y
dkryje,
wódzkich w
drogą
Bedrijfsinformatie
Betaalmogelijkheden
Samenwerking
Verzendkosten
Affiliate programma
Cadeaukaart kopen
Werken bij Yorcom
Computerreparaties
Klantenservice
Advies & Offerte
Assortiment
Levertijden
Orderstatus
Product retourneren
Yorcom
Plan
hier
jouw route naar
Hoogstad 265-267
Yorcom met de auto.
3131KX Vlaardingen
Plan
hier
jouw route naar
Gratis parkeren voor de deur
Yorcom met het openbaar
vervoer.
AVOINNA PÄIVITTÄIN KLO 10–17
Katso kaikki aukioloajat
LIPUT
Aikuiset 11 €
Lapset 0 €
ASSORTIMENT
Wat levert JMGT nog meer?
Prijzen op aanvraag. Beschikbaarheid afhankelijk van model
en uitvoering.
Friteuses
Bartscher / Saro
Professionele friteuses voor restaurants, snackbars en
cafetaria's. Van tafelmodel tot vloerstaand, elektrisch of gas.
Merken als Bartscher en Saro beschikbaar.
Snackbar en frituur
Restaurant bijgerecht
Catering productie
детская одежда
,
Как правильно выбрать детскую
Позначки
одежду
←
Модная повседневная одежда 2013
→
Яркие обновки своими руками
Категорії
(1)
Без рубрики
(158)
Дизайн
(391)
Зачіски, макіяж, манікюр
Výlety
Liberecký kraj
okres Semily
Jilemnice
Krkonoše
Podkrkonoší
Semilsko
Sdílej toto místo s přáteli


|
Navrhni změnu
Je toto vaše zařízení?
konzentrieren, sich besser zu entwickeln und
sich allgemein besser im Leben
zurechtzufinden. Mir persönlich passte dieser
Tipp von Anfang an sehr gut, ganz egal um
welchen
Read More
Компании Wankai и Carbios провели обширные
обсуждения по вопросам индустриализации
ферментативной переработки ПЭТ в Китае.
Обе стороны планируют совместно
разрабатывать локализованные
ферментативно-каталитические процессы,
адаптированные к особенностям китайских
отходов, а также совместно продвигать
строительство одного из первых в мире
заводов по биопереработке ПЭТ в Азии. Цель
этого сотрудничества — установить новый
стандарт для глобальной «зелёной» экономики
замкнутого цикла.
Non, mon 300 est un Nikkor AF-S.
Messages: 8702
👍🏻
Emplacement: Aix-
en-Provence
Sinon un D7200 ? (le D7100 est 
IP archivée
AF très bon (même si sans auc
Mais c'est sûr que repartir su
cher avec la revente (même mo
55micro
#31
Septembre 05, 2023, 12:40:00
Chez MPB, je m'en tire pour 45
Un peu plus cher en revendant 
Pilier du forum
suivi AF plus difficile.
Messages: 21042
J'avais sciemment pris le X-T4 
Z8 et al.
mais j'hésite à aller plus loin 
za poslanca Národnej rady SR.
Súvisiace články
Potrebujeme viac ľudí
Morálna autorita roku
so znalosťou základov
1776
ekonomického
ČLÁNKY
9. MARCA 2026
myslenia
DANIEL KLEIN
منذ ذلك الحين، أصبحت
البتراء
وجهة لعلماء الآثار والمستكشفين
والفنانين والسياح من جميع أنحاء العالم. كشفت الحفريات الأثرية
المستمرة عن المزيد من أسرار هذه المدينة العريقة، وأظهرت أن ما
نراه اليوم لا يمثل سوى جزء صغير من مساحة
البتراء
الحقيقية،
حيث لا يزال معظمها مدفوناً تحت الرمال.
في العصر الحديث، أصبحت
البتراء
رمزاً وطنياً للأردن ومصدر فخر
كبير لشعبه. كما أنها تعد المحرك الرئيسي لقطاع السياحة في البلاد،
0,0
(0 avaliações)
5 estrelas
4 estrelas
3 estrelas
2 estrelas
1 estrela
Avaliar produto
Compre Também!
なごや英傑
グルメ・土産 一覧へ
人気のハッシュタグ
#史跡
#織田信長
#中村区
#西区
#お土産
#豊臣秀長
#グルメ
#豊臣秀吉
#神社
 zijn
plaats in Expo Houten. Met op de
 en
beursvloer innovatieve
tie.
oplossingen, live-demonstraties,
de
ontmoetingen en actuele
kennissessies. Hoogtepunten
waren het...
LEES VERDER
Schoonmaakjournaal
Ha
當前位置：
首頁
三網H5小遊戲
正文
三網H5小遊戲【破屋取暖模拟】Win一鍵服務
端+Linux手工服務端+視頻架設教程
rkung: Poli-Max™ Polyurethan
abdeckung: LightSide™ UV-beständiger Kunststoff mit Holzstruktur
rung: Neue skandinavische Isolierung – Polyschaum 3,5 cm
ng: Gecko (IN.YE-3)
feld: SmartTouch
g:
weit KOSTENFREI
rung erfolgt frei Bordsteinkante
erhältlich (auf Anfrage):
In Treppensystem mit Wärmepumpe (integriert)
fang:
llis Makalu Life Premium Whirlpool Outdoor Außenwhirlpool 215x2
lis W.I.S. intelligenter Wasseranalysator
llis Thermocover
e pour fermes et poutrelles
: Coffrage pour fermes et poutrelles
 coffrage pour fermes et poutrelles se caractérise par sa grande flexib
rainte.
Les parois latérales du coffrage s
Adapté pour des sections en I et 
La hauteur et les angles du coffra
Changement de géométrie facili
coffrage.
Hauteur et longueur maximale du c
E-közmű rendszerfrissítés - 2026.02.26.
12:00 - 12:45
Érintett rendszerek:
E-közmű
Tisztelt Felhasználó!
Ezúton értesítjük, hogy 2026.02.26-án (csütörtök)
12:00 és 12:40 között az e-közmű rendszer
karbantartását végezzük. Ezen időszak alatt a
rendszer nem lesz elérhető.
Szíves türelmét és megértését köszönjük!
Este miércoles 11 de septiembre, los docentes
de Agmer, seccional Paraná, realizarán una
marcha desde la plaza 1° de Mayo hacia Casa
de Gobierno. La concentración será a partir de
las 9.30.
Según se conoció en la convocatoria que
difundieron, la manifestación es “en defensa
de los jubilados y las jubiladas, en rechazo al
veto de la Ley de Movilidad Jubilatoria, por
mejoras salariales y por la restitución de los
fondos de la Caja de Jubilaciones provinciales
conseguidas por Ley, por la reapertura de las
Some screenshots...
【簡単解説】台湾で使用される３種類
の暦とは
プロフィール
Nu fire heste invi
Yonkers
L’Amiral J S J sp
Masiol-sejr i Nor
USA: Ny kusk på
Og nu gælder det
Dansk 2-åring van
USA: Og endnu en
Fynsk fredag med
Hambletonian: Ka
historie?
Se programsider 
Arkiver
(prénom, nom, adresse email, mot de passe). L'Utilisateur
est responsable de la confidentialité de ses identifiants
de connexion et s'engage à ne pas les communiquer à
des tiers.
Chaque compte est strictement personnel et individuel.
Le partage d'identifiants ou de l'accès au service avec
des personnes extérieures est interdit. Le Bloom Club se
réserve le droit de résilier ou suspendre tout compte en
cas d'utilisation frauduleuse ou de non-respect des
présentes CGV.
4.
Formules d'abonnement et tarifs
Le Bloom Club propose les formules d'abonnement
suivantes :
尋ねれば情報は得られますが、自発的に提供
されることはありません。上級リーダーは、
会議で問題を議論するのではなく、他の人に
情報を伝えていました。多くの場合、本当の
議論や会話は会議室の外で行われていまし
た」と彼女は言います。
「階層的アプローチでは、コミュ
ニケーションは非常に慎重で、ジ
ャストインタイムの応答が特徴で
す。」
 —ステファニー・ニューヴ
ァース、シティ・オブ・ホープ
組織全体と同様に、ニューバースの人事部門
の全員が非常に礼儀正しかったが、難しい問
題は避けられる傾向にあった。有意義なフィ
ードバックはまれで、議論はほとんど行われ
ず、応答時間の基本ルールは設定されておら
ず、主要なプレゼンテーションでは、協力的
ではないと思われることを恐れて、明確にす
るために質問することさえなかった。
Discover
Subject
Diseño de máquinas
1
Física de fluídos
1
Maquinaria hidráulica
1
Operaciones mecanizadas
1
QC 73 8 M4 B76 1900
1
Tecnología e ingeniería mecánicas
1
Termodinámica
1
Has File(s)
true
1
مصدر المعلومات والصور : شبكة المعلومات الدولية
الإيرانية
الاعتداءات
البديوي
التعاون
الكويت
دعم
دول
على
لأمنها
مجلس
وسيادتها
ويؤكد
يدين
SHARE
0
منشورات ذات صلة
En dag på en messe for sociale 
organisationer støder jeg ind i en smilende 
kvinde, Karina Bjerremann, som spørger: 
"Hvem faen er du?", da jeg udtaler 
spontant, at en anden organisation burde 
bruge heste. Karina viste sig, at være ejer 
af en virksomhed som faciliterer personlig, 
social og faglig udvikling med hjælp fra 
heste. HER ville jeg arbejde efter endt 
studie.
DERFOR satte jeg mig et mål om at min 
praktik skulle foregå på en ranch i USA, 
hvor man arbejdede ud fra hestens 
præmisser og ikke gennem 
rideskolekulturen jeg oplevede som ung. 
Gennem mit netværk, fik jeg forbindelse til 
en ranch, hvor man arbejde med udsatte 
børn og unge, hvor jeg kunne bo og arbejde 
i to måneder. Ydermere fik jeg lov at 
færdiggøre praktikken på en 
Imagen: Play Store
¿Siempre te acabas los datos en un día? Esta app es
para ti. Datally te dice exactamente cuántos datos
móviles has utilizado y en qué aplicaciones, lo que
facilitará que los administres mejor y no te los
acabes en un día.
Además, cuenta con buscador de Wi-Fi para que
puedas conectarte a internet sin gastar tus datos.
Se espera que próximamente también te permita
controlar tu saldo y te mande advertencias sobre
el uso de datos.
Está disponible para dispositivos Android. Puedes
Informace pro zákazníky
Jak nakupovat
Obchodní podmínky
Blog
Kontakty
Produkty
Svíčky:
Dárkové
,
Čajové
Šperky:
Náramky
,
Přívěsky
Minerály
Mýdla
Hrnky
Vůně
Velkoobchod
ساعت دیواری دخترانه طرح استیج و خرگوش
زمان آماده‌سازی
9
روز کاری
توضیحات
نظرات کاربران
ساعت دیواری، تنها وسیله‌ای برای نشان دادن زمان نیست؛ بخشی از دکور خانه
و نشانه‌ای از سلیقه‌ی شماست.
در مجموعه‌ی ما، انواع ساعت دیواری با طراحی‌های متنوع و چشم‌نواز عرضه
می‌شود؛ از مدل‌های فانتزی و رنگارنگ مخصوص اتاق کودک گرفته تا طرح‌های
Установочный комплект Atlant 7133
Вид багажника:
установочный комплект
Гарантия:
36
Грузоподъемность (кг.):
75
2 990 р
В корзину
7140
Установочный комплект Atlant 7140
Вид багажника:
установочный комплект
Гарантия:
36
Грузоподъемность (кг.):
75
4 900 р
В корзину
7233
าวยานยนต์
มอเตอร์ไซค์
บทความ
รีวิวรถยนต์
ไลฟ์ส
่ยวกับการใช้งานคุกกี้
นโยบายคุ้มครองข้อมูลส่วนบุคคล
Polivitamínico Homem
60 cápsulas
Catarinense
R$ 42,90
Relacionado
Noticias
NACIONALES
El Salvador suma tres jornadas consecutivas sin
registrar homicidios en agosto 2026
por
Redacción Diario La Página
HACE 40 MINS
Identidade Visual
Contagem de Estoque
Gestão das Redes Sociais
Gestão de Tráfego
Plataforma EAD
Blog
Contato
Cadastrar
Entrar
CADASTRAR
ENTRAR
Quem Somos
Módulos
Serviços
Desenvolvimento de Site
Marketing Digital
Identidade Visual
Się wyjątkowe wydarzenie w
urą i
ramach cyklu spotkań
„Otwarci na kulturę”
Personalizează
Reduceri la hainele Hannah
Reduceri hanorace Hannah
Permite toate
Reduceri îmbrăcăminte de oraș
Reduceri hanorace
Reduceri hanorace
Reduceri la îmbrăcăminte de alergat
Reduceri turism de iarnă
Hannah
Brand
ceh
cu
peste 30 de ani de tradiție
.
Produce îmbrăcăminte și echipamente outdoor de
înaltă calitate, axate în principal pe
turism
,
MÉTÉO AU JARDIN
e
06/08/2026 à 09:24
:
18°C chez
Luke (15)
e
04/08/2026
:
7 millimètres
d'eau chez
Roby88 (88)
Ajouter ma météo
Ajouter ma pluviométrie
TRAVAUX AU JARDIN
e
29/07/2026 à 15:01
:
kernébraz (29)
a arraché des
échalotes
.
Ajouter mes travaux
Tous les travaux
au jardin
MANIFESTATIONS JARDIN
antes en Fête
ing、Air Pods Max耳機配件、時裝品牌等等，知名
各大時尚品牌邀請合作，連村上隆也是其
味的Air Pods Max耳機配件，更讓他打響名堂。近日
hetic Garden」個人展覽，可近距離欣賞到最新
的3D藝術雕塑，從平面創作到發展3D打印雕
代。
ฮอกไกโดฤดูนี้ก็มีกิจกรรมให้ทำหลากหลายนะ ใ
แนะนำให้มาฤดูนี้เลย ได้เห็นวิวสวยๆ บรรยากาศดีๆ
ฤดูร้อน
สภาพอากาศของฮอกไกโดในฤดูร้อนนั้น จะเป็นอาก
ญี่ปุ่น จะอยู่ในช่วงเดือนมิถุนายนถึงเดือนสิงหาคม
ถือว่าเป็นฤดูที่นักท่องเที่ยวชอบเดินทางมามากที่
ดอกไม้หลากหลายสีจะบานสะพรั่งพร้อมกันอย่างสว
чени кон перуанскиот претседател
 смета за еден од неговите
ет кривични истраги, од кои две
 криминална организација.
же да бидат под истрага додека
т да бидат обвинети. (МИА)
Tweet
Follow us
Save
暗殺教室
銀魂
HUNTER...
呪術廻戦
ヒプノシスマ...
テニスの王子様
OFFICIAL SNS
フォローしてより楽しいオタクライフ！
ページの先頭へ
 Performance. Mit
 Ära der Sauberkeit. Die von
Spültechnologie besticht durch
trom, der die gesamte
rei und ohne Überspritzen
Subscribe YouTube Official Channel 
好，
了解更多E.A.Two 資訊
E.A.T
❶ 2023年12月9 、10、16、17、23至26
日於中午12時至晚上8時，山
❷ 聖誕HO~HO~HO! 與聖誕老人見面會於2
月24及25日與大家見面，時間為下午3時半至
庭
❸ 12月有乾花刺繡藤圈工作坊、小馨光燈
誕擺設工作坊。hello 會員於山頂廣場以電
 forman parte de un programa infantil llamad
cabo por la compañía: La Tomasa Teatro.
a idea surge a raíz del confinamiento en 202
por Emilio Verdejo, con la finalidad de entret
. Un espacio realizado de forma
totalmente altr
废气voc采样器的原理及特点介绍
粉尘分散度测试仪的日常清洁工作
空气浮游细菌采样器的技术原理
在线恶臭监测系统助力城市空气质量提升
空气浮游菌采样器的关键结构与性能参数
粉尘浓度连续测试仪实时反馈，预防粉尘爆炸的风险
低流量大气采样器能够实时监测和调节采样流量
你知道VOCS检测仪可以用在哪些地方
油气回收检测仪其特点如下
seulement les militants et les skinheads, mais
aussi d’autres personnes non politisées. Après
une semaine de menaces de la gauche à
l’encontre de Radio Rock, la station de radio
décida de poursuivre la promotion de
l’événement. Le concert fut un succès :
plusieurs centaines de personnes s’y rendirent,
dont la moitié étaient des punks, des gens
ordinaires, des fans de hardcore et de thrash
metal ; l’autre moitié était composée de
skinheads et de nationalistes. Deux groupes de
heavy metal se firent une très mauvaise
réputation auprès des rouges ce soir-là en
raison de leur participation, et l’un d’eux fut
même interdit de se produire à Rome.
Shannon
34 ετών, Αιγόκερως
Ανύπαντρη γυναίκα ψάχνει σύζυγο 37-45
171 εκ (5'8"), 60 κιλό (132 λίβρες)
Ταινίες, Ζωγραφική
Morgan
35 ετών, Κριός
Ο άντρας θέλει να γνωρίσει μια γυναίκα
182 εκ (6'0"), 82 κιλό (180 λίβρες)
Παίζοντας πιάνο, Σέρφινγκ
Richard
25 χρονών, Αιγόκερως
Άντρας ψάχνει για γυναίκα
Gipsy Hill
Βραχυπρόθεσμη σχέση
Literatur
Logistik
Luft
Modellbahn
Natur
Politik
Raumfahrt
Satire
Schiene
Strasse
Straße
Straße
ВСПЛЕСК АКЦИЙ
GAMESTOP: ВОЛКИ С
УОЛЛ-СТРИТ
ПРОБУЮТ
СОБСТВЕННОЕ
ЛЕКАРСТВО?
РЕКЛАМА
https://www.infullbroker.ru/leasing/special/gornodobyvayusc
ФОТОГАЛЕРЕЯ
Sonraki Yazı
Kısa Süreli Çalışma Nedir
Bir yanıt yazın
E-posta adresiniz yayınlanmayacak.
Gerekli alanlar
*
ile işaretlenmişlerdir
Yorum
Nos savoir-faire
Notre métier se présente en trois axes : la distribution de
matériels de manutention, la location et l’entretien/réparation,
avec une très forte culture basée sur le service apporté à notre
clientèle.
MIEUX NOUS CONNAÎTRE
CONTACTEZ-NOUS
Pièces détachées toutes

------------------------------------------------------------------------

### Activity:
The exact lines of the material above starting at the one that contains "hvor man arbejdede ud fra hestens" and ending at the one that contains "Velkoobchod" are what to retype; leave out everything else.

### Task answer:
hvor man arbejdede ud fra hestens 
præmisser og ikke gennem 
rideskolekulturen jeg oplevede som ung. 
Gennem mit netværk, fik jeg forbindelse til 
en ranch, hvor man arbejde med udsatte 
børn og unge, hvor jeg kunne bo og arbejde 
i to måneder. Ydermere fik jeg lov at 
færdiggøre praktikken på en 
Imagen: Play Store
¿Siempre te acabas los datos en un día? Esta app es
para ti. Datally te dice exactamente cuántos datos
móviles has utilizado y en qué aplicaciones, lo que
facilitará que los administres mejor y no te los
acabes en un día.
Además, cuenta con buscador de Wi-Fi para que
puedas conectarte a internet sin gastar tus datos.
Se espera que próximamente también te permita
controlar tu saldo y te mande advertencias sobre
el uso de datos.
Está disponible para dispositivos Android. Puedes
Informace pro zákazníky
Jak nakupovat
Obchodní podmínky
Blog
Kontakty
Produkty
Svíčky:
Dárkové
,
Čajové
Šperky:
Náramky
,
Přívěsky
Minerály
Mýdla
Hrnky
Vůně
Velkoobchod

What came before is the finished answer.